The historian Christine Carpenter sums up the thinking underlying the module when she writes: 'no account of the past will ever be remotely free from anachronism unless the historian can enter imaginatively into the mind-set of the main participants. This is not the much derided empathy of the GCSE examination but an understanding of the preconceptions which would have shaped their responses as individual actors and as social groups.' (Carpenter C, 1997, The Wars of the Roses, Cambridge University Press, p 267)

Such an an approach is not an easy one to follow especially when teaching young children. How can they imagine the mind-set of someone living in Roman Britain or Tudor England when their own mind-set is far from complete? As the American historian Carlin Bartin says: 'to the extent that the past exists for us, it is created from bit and pieces of our own experience. This is no less so when we imagine it to be different...' (Barton C., 1993, The Sorrows of the Ancient Romans, Princetown University Press, p 5). What this means is what many teachers of history already know: children need to encounter the past at a level which accords with their experience of the present. Only then will they be able to make comparisons with what they already know and understand.

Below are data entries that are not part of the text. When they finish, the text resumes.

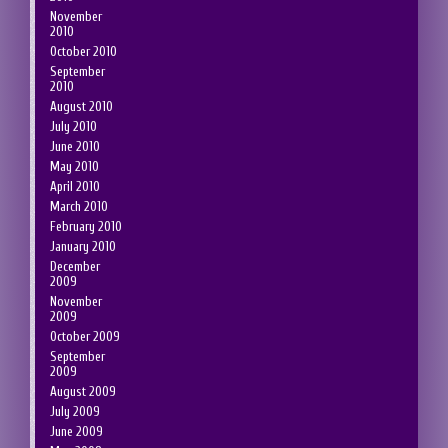
November
2010
October 2010
September
2010
August 2010
July 2010
June 2010
May 2010
April 2010
March 2010
February 2010
January 2010
December
2009
November
2009
October 2009
September
2009
August 2009
July 2009
June 2009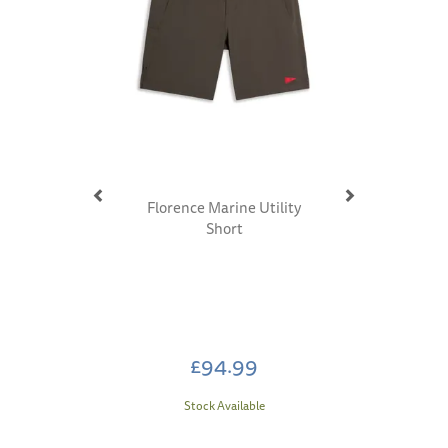
Florence Marine Utility
Short
£94.99
Stock Available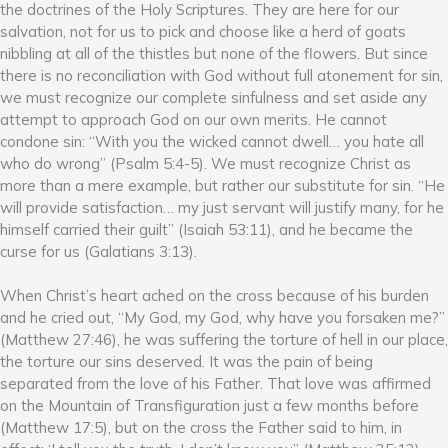
the doctrines of the Holy Scriptures. They are here for our
salvation, not for us to pick and choose like a herd of goats
nibbling at all of the thistles but none of the flowers. But since
there is no reconciliation with God without full atonement for sin,
we must recognize our complete sinfulness and set aside any
attempt to approach God on our own merits. He cannot
condone sin: “With you the wicked cannot dwell… you hate all
who do wrong” (Psalm 5:4-5). We must recognize Christ as
more than a mere example, but rather our substitute for sin. “He
will provide satisfaction… my just servant will justify many, for he
himself carried their guilt” (Isaiah 53:11), and he became the
curse for us (Galatians 3:13).
When Christ’s heart ached on the cross because of his burden
and he cried out, “My God, my God, why have you forsaken me?”
(Matthew 27:46), he was suffering the torture of hell in our place,
the torture our sins deserved. It was the pain of being
separated from the love of his Father. That love was affirmed
on the Mountain of Transfiguration just a few months before
(Matthew 17:5), but on the cross the Father said to him, in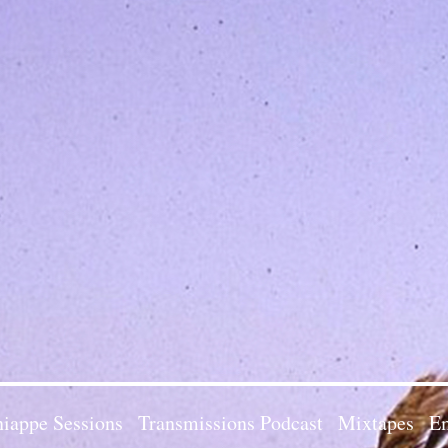
iappe Sessions
Transmissions Podcast
Mixtapes
Em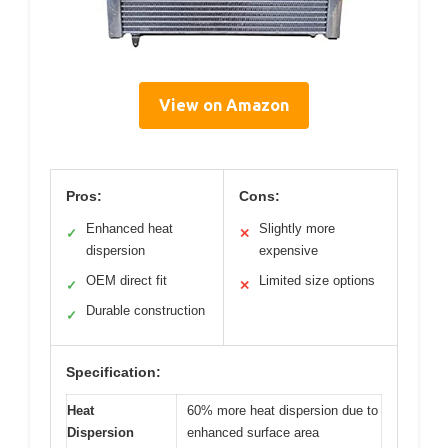
View on Amazon
Pros:
Cons:
Enhanced heat
Slightly more
✓
✕
dispersion
expensive
OEM direct fit
Limited size options
✓
✕
Durable construction
✓
Specification:
Heat
60% more heat dispersion due to
Dispersion
enhanced surface area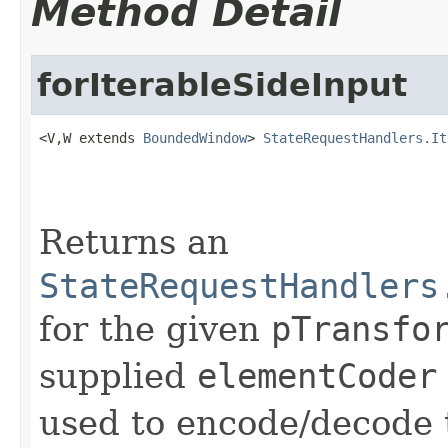
Method Detail
forIterableSideInput
<V,W extends 
BoundedWindow
> 
StateRequestHandlers.It
                                                   
Returns an
StateRequestHandlers
for the given
pTransfo
supplied
elementCoder
used to encode/decode t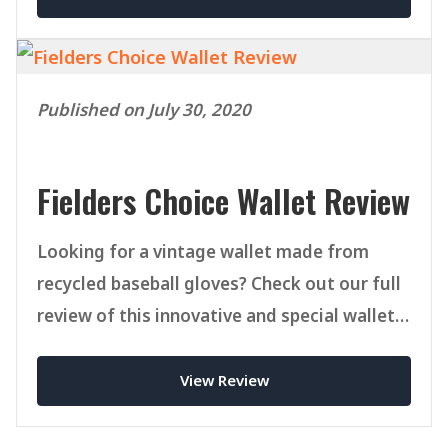
Published on July 30, 2020
Fielders Choice Wallet Review
Looking for a vintage wallet made from
recycled baseball gloves? Check out our full
review of this innovative and special wallet
from FCgoods.
View Review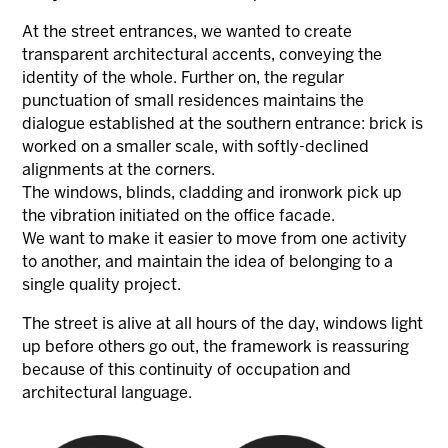
At the street entrances, we wanted to create
transparent architectural accents, conveying the
identity of the whole. Further on, the regular
punctuation of small residences maintains the
dialogue established at the southern entrance: brick is
worked on a smaller scale, with softly-declined
alignments at the corners.
The windows, blinds, cladding and ironwork pick up
the vibration initiated on the office facade.
We want to make it easier to move from one activity
to another, and maintain the idea of belonging to a
single quality project.
The street is alive at all hours of the day, windows light
up before others go out, the framework is reassuring
because of this continuity of occupation and
architectural language.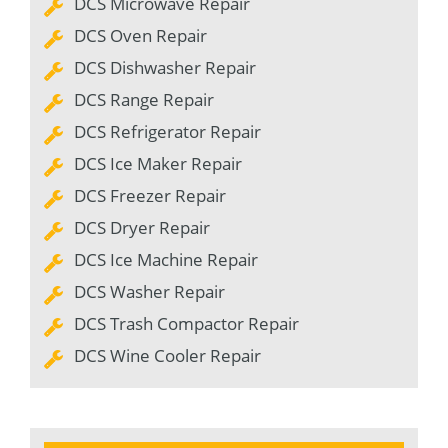
DCS Microwave Repair
DCS Oven Repair
DCS Dishwasher Repair
DCS Range Repair
DCS Refrigerator Repair
DCS Ice Maker Repair
DCS Freezer Repair
DCS Dryer Repair
DCS Ice Machine Repair
DCS Washer Repair
DCS Trash Compactor Repair
DCS Wine Cooler Repair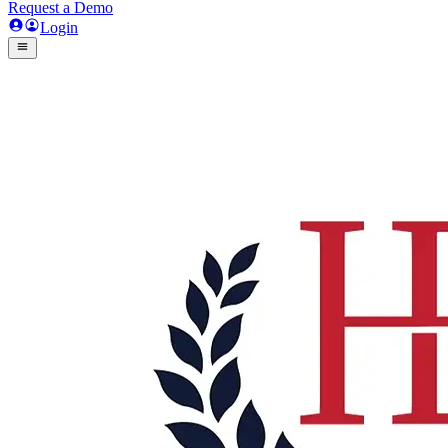
Request a Demo
Login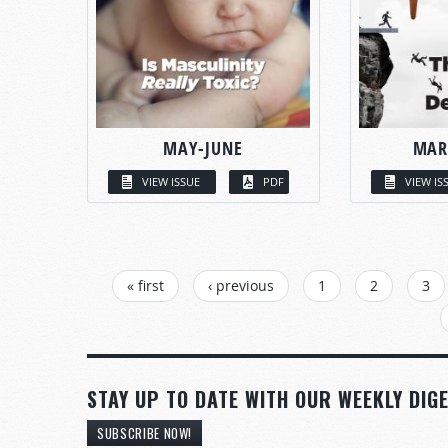
MAY-JUNE
MAR
VIEW ISSUE
PDF
VIEW IS
PAGES
« first
‹ previous
1
2
3
STAY UP TO DATE WITH OUR WEEKLY DIGE
SUBSCRIBE NOW!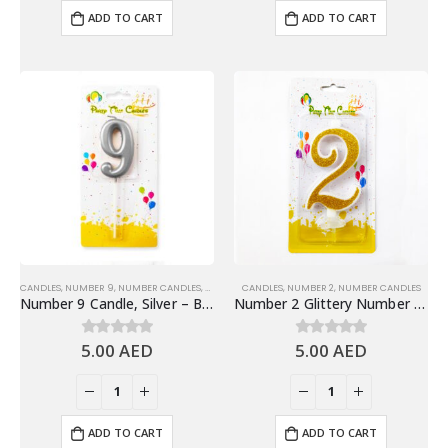
ADD TO CART
ADD TO CART
CANDLES
,
NUMBER 9
,
NUMBER CANDLES
,
SHINY SILVER NUMBER CANDLES
CANDLES
,
NUMBER 2
,
NUMBER CANDLES
Number 9 Candle, Silver – Birthday Candle
Number 2 Glittery Number Candle, Gold – Birthday Candles
5.00
AED
5.00
AED
0
out of 5
0
out of 5
ADD TO CART
ADD TO CART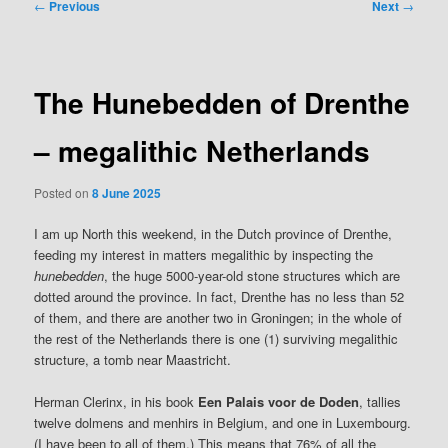
Post
←
Previous
Next
→
navigation
The Hunebedden of Drenthe
– megalithic Netherlands
Posted on
8 June 2025
I am up North this weekend, in the Dutch province of Drenthe,
feeding my interest in matters megalithic by inspecting the
hunebedden
, the huge 5000-year-old stone structures which are
dotted around the province. In fact, Drenthe has no less than 52
of them, and there are another two in Groningen; in the whole of
the rest of the Netherlands there is one (1) surviving megalithic
structure, a tomb near Maastricht.
Herman Clerinx, in his book
Een Palais voor de Doden
, tallies
twelve dolmens and menhirs in Belgium, and one in Luxembourg.
(I have been to all of them.) This means that 76% of all the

Some elements of the historic environment - houses, roads, shops, schools - lie within the experience of all children of school age. Other aspects - castles, churches, factories - relate to ways of life that are very different. To the extent that all these buildings are real they offer a challenge to childrens' questioning nature and a basis for the development of their imagination. Nevertheless we should never assume that they mean the same to children as they do to adults who know their history. The need to build bridges with the childrens' own experience remains the same.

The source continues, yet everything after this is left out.